§ **INSTRUCTIONS FOR THE TASK**
In the entries below, find the line with "く、募集要件を緩めたが応募がない状態が続いた" and the line with "該当する部署の営業部長へアプローチを行い、無". Return those two lines and all lines between them, exactly.

§ **EXTRACTED ENTRIES**
◇ ◇ ◇ ◇ ◇
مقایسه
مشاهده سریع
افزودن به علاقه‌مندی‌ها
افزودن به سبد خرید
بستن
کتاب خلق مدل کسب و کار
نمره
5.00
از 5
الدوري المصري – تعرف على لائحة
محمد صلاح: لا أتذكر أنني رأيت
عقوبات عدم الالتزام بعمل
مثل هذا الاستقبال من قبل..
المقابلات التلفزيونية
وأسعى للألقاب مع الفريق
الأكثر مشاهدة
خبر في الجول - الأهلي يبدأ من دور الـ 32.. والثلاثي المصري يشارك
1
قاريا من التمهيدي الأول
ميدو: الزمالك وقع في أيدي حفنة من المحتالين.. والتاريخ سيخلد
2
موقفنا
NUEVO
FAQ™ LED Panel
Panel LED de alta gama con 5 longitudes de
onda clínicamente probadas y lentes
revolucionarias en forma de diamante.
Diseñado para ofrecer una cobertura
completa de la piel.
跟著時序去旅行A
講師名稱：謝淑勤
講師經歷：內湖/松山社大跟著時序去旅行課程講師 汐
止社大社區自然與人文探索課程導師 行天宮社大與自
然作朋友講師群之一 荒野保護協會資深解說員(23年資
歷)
◇ ◇ ◇ ◇ ◇
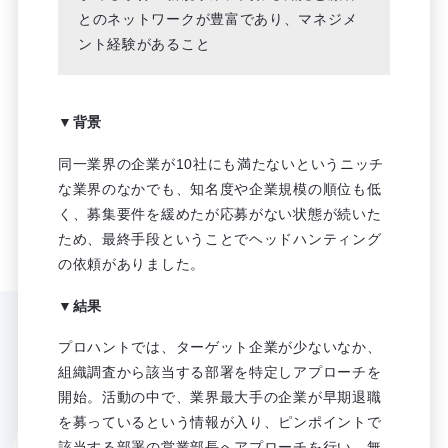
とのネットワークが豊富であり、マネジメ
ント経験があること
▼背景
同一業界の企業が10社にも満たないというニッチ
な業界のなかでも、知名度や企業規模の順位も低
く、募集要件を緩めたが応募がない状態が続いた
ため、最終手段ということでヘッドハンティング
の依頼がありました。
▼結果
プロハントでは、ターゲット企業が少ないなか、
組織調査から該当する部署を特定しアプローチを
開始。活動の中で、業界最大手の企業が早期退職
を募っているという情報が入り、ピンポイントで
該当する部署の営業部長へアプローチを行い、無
◇ ◇ ◇ ◇ ◇
§ **ANSWER TO THE EXERCISE**
く、募集要件を緩めたが応募がない状態が続いた
ため、最終手段ということでヘッドハンティング
の依頼がありました。
▼結果
プロハントでは、ターゲット企業が少ないなか、
組織調査から該当する部署を特定しアプローチを
開始。活動の中で、業界最大手の企業が早期退職
を募っているという情報が入り、ピンポイントで
該当する部署の営業部長へアプローチを行い、無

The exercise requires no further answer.